Could a poultry meat import ban in Africa hurt local households?

Photo: Paul Atsu2323, Food and Agriculture Organization of the United Nations, 2020. Reproduced with permission.
Photo: Paul Atsu2323, Food and Agriculture Organization of the United Nations, 2020. Reproduced with permission.

A study conducted by the University of Bonn and published in the journal Food Security takes a closer look at the effects of European chicken exports to Ghana.

Cheap imports of chicken – mainly coming from the European Union and to a lesser extent from the USA and Brazil – have increased rapidly over the last 20 years, receiving a lot of attention in public debates about trade liberalisation, food security, and poverty. On the one hand, developing countries may benefit from cheap imports, which help to keep domestic prices low and thus improve poor people’s access to nutritious foods. On the other hand, cheap imports of chicken have long been criticised for hurting the local poultry production sector, including smallholder farmers.

“The topic is much discussed when it comes to poverty, international trade and Europe’s role in the agricultural sector in Africa,” says Prof Dr Matin Qaim of the Center for Development Research at the University of Bonn.

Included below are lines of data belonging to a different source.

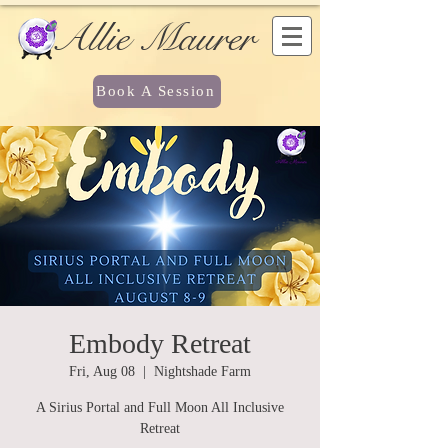
Allie Maurer
Book A Session
Embody Retreat
Fri, Aug 08
  |  
Nightshade Farm
A Sirius Portal and Full Moon All Inclusive
Retreat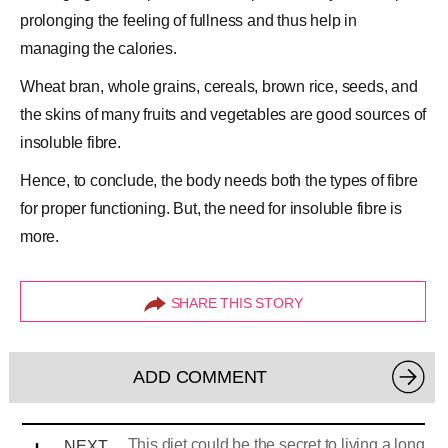
prolonging the feeling of fullness and thus help in
managing the calories.
Wheat bran, whole grains, cereals, brown rice, seeds, and
the skins of many fruits and vegetables are good sources of
insoluble fibre.
Hence, to conclude, the body needs both the
types of fibre
for proper functioning. But, the need for insoluble fibre is
more.
SHARE THIS STORY
ADD COMMENT
This diet could be the secret to living a long
NEXT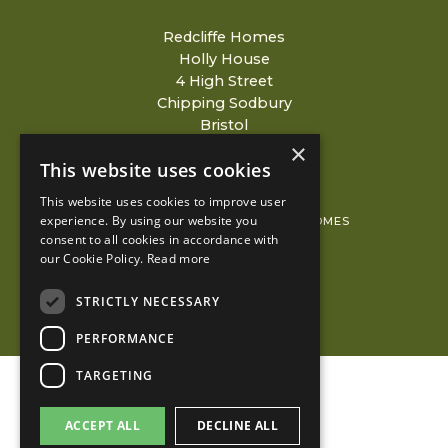
Redcliffe Homes
Holly House
4 High Street
Chipping Sodbury
Bristol
BS37 6AH
×
This website uses cookies
This website uses cookies to improve user
experience. By using our website you
© 2026 COPYRIGHT REDCLIFFE HOMES
consent to all cookies in accordance with
PRIVACY POLICY
our Cookie Policy.
Read more
KUBIAK
STRICTLY NECESSARY
PERFORMANCE
TARGETING
ACCEPT ALL
DECLINE ALL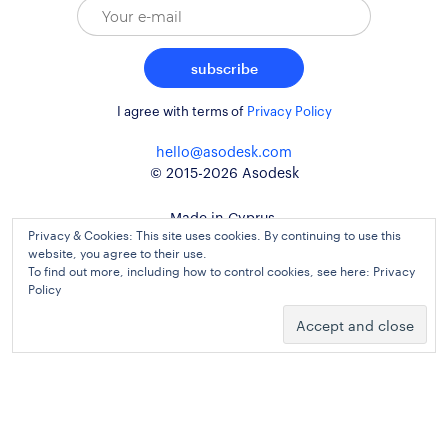
subscribe
I agree with terms of
Privacy Policy
hello@asodesk.com
© 2015-2026 Asodesk
Made in Cyprus,
Privacy & Cookies: This site uses cookies. By continuing to use this
used around the globe
website, you agree to their use.
To find out more, including how to control cookies, see here:
Privacy
Policy
website design and development
kidults
Agreement
Privacy Policy
Cookie Policy
Legal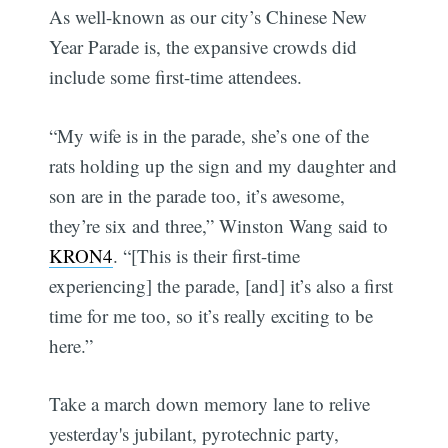
As well-known as our city’s Chinese New
Year Parade is, the expansive crowds did
include some first-time attendees.
“My wife is in the parade, she’s one of the
rats holding up the sign and my daughter and
son are in the parade too, it’s awesome,
they’re six and three,” Winston Wang said to
KRON4
. “[This is their first-time
experiencing] the parade, [and] it’s also a first
time for me too, so it’s really exciting to be
here.”
Take a march down memory lane to relive
yesterday's jubilant, pyrotechnic party,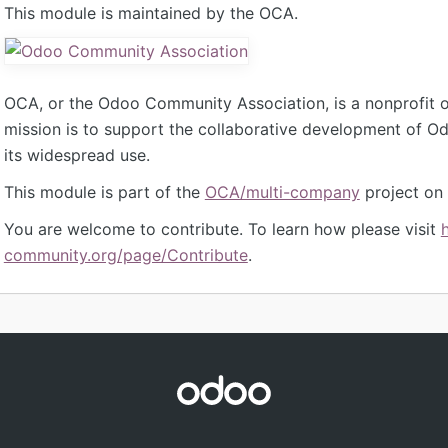
This module is maintained by the OCA.
OCA, or the Odoo Community Association, is a nonprofit 
mission is to support the collaborative development of 
its widespread use.
This module is part of the
OCA/multi-company
project on
You are welcome to contribute. To learn how please visit
community.org/page/Contribute
.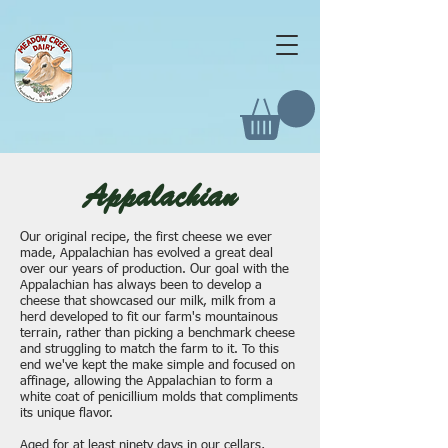
Appalachian
Our original recipe, the first cheese we ever
made, Appalachian has evolved a great deal
over our years of production. Our goal with the
Appalachian has always been to develop a
cheese that showcased our milk, milk from a
herd developed to fit our farm's mountainous
terrain, rather than picking a benchmark cheese
and struggling to match the farm to it. To this
end we've kept the make simple and focused on
affinage, allowing the Appalachian to form a
white coat of penicillium molds that compliments
its unique flavor.
Aged for at least ninety days in our cellars,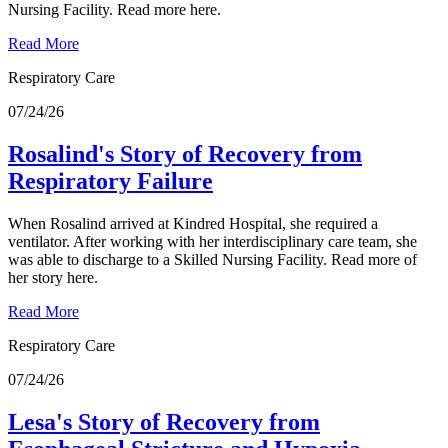
Nursing Facility. Read more here.
Read More
Respiratory Care
07/24/26
Rosalind's Story of Recovery from
Respiratory Failure
When Rosalind arrived at Kindred Hospital, she required a
ventilator. After working with her interdisciplinary care team, she
was able to discharge to a Skilled Nursing Facility. Read more of
her story here.
Read More
Respiratory Care
07/24/26
Lesa's Story of Recovery from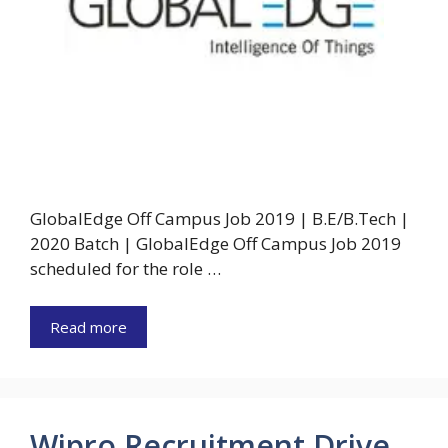
GlobalEdge Off Campus Job 2019 | B.E/B.Tech |
2020 Batch | GlobalEdge Off Campus Job 2019
scheduled for the role …
Read more
Wipro Recruitment Drive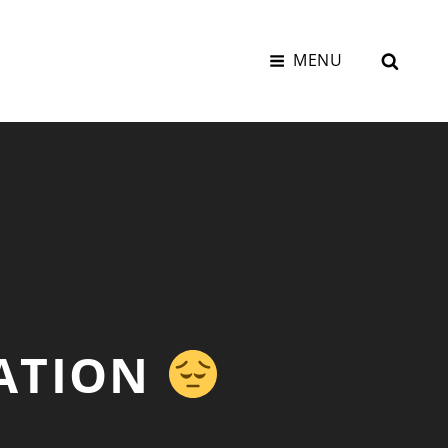
SEAR
MENU
VATION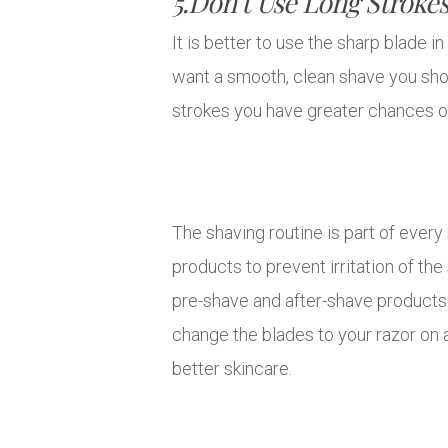
5.Don’t Use Long Stroke
It is better to use the sharp blade i
want a smooth, clean shave you shou
strokes you have greater chances of
The shaving routine is part of every
products to prevent irritation of the
pre-shave and after-shave products 
change the blades to your razor on a
better skincare.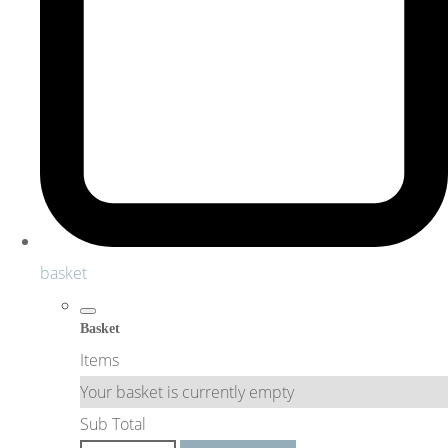
basket
Basket
Items
Your basket is currently empty
Sub Total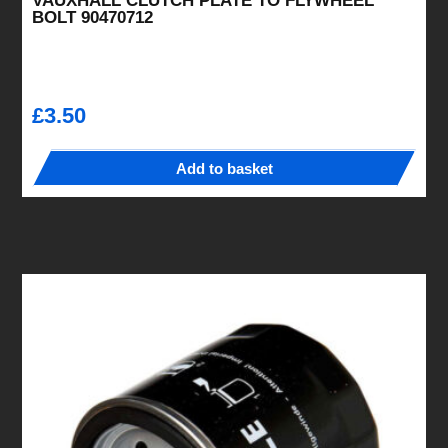
VAUXHALL CLUTCH PLATE TO FLYWHEEL
BOLT 90470712
£
3.50
Add to basket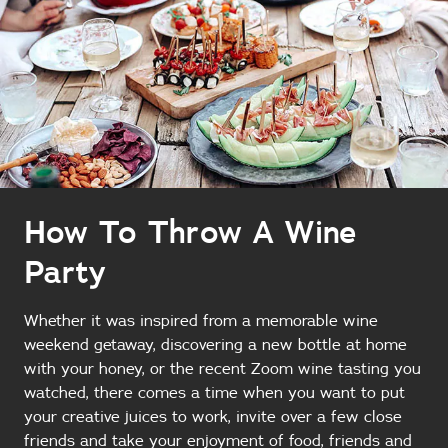
How To Throw A Wine
Party
Whether it was inspired from a memorable wine
weekend getaway, discovering a new bottle at home
with your honey, or the recent Zoom wine tasting you
watched, there comes a time when you want to put
your creative juices to work, invite over a few close
friends and take your enjoyment of food, friends and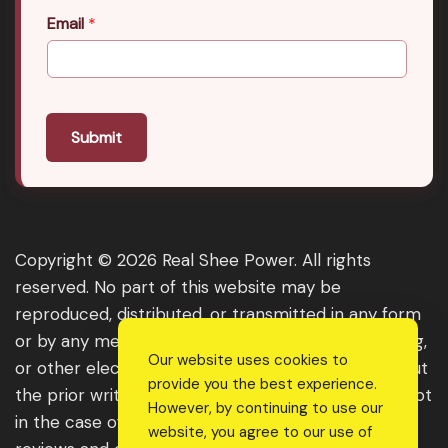
Email
*
Submit
Copyright © 2026 Real Shee Power. All rights
reserved. No part of this website may be
reproduced, distributed, or transmitted in any form
or by any means, including photocopying, recording,
Our website uses cookies to
or other electronic or mechanical methods, without
provide you the best experience.
the prior written permission of the publisher, except
However, by continuing to use our
in the case of brief quotations embodied in critical
website, you agree to our use of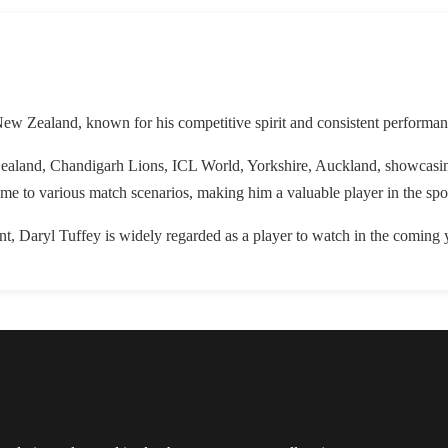
New Zealand, known for his competitive spirit and consistent performan
ealand, Chandigarh Lions, ICL World, Yorkshire, Auckland, showcasing 
game to various match scenarios, making him a valuable player in the spo
, Daryl Tuffey is widely regarded as a player to watch in the coming 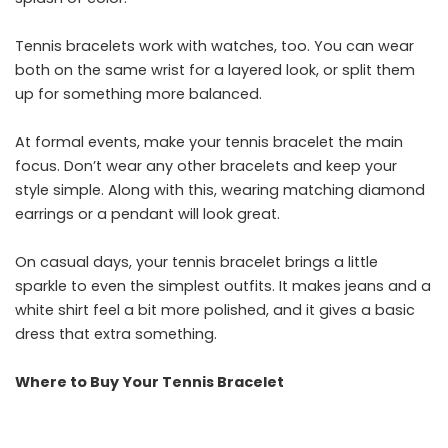
Tennis bracelets work with watches, too. You can wear
both on the same wrist for a layered look, or split them
up for something more balanced.
At formal events, make your tennis bracelet the main
focus. Don’t wear any other bracelets and keep your
style simple. Along with this, wearing matching diamond
earrings or a pendant will look great.
On casual days, your tennis bracelet brings a little
sparkle to even the simplest outfits. It makes jeans and a
white shirt feel a bit more polished, and it gives a basic
dress that extra something.
Where to Buy Your Tennis Bracelet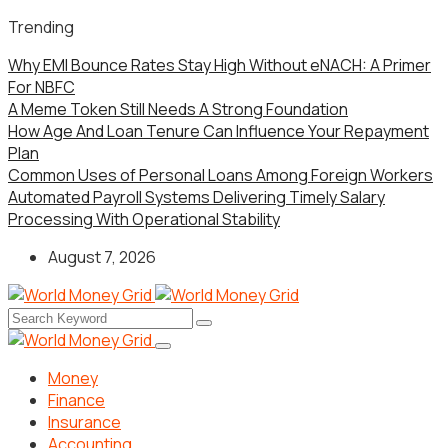
Trending
Why EMI Bounce Rates Stay High Without eNACH: A Primer
For NBFC
A Meme Token Still Needs A Strong Foundation
How Age And Loan Tenure Can Influence Your Repayment
Plan
Common Uses of Personal Loans Among Foreign Workers
Automated Payroll Systems Delivering Timely Salary
Processing With Operational Stability
August 7, 2026
Money
Finance
Insurance
Accounting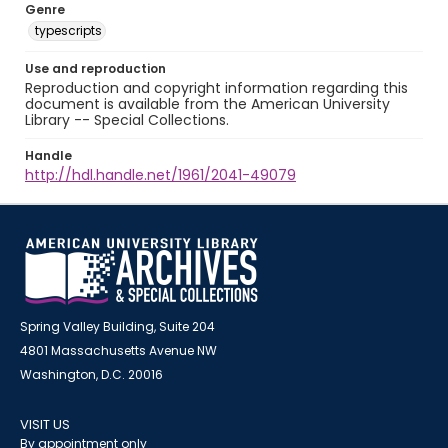
Genre
typescripts
Use and reproduction
Reproduction and copyright information regarding this
document is available from the American University
Library -- Special Collections.
Handle
http://hdl.handle.net/1961/2041-49079
Spring Valley Building, Suite 204
4801 Massachusetts Avenue NW
Washington, D.C. 20016
VISIT US
By appointment only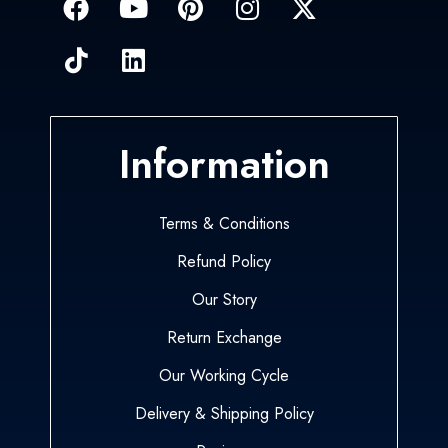
Information
Terms & Conditions
Refund Policy
Our Story
Return Exchange
Our Working Cycle
Delivery & Shipping Policy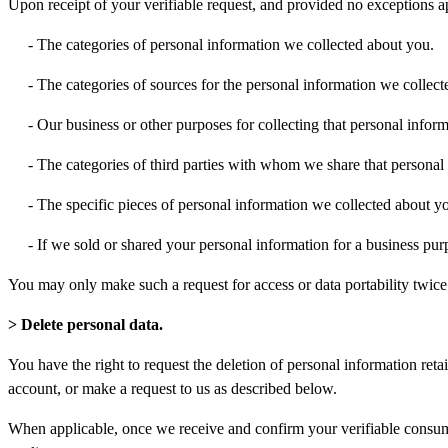
Upon receipt of your verifiable request, and provided no exceptions ap
- The categories of personal information we collected about you.
- The categories of sources for the personal information we collec
- Our business or other purposes for collecting that personal inform
- The categories of third parties with whom we share that personal
- The specific pieces of personal information we collected about you
- If we sold or shared your personal information for a business pur
You may only make such a request for access or data portability twic
> Delete personal data.
You have the right to request the deletion of personal information reta
account, or make a request to us as described below.
When applicable, once we receive and confirm your verifiable consumer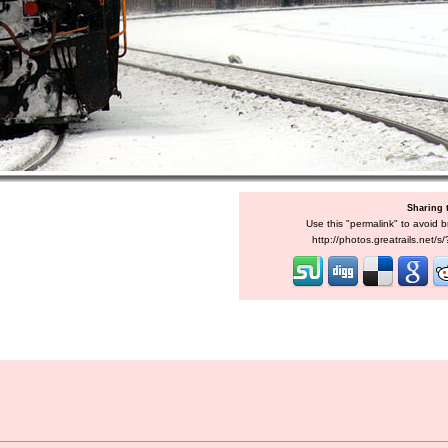
Sharing 
Use this "permalink" to avoid b
http://photos.greatrails.net/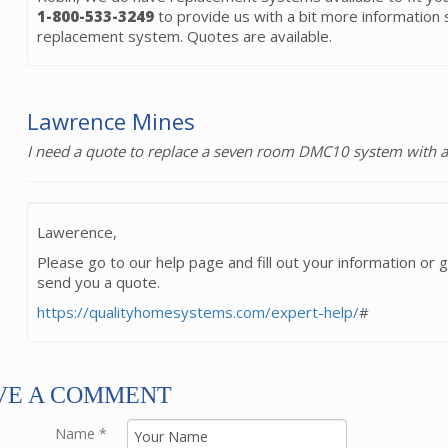
1-800-533-3249
to provide us with a bit more information s
replacement system. Quotes are available.
Lawrence Mines
I need a quote to replace a seven room DMC10 system with a
Lawerence,
Please go to our help page and fill out your information or g
send you a quote.
https://qualityhomesystems.com/expert-help/
#
VE A COMMENT
Name
*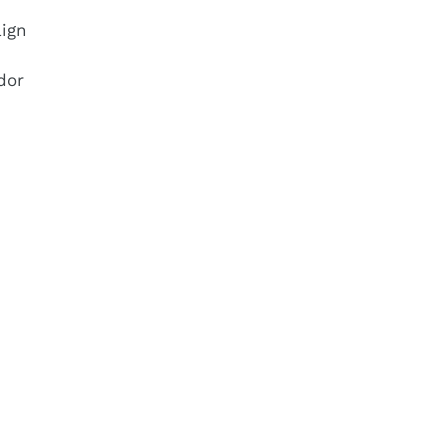
ign
dor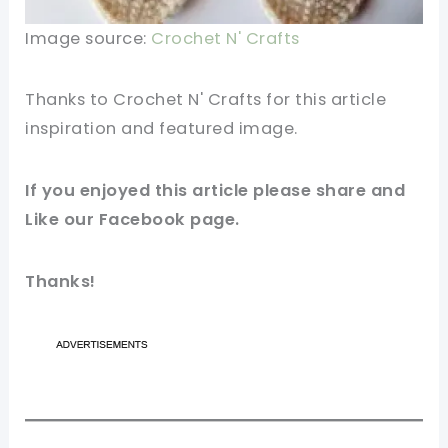
Image source:
Crochet N' Crafts
Thanks to Crochet N' Crafts for this article
inspiration and featured
image
.
If you enjoyed this article please share and
Like our
Facebook
page.
Thanks!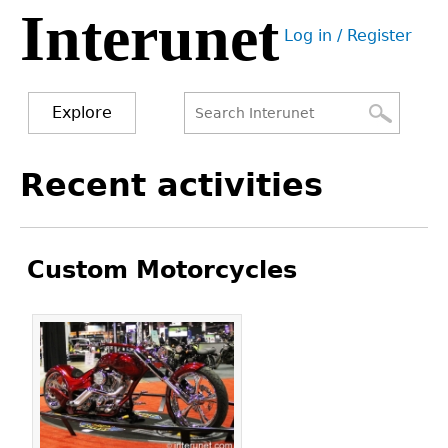
Interunet
Jump
Log in / Register
to
User
navigation
menu
Explore
Search
Search
Back
Recent activities
to
form
top
Custom Motorcycles
Pages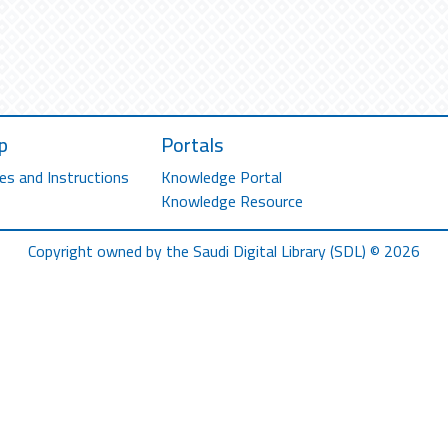
p
Portals
es and Instructions
Knowledge Portal
Knowledge Resource
Copyright owned by the Saudi Digital Library (SDL) © 2026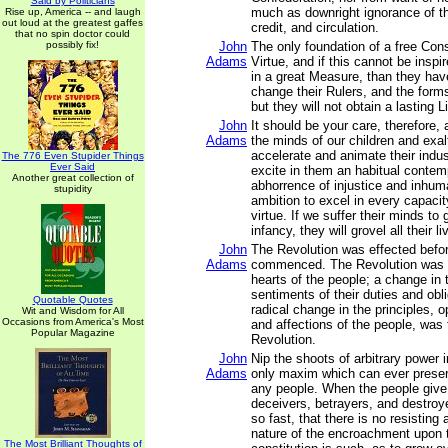
Said by Politicians
much as downright ignorance of th
Rise up, America -- and laugh
out loud at the greatest gaffes
credit, and circulation.
that no spin doctor could
possibly fix!
John
The only foundation of a free Const
Adams
Virtue, and if this cannot be inspi
in a great Measure, than they ha
change their Rulers, and the for
but they will not obtain a lasting L
John
It should be your care, therefore,
Adams
the minds of our children and exalt
accelerate and animate their indus
The 776 Even Stupider Things
Ever Said
excite in them an habitual conte
Another great collection of
abhorrence of injustice and inhum
stupidity
ambition to excel in every capacit
virtue. If we suffer their minds to
infancy, they will grovel all their li
John
The Revolution was effected befo
Adams
commenced. The Revolution was 
hearts of the people; a change in t
sentiments of their duties and obli
Quotable Quotes
radical change in the principles, 
Wit and Wisdom for All
Occasions from America's Most
and affections of the people, was
Popular Magazine
Revolution.
John
Nip the shoots of arbitrary power i
Adams
only maxim which can ever preserv
any people. When the people give 
deceivers, betrayers, and destro
so fast, that there is no resisting
nature of the encroachment upon
The Most Brilliant Thoughts of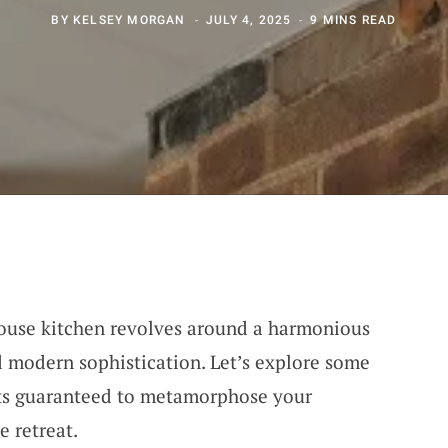
BY
KELSEY MORGAN
JULY 4, 2025
9 MINS READ
house kitchen revolves around a harmonious
d modern sophistication. Let’s explore some
pts guaranteed to metamorphose your
e retreat.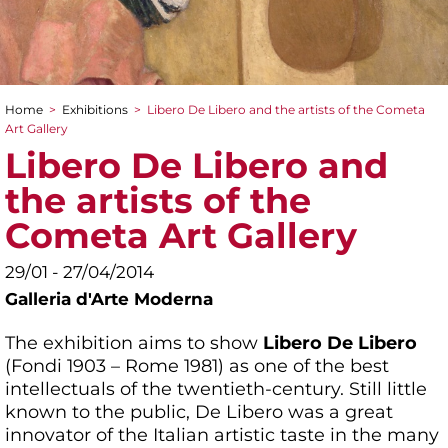
Home
>
Exhibitions
>
Libero De Libero and the artists of the Cometa
You are here
Art Gallery
Libero De Libero and
the artists of the
Cometa Art Gallery
29/01 - 27/04/2014
Galleria d'Arte Moderna
The exhibition aims to show
Libero De Libero
(Fondi 1903 – Rome 1981) as one of the best
intellectuals of the twentieth-century. Still little
known to the public, De Libero was a great
innovator of the Italian artistic taste in the many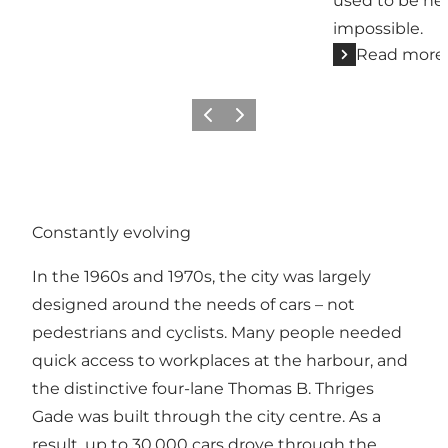
used to be her
impossible.
Read more
Previous
Next
Constantly evolving
In the 1960s and 1970s, the city was largely
designed around the needs of cars – not
pedestrians and cyclists. Many people needed
quick access to workplaces at the harbour, and
the distinctive four-lane Thomas B. Thriges
Gade was built through the city centre. As a
result, up to 30,000 cars drove through the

In Ghana, chicken meat is popular, and consumption levels are rising steadily. Nevertheless, with an average annual consumption of 9 kg per capita in 2019, consumption levels remain below the worldwide average. Imports now account for 3-quarters of the total poultry meat supply in the country.

A tariff increase or an out-right ban

Researchers at the University of Bonn and the University of Göttingen used the example of Ghana to calculate and better understand what would happen if the African country were to significantly increase import tariffs (50%) for poultry meat, or to even stop poultry meat imports altogether.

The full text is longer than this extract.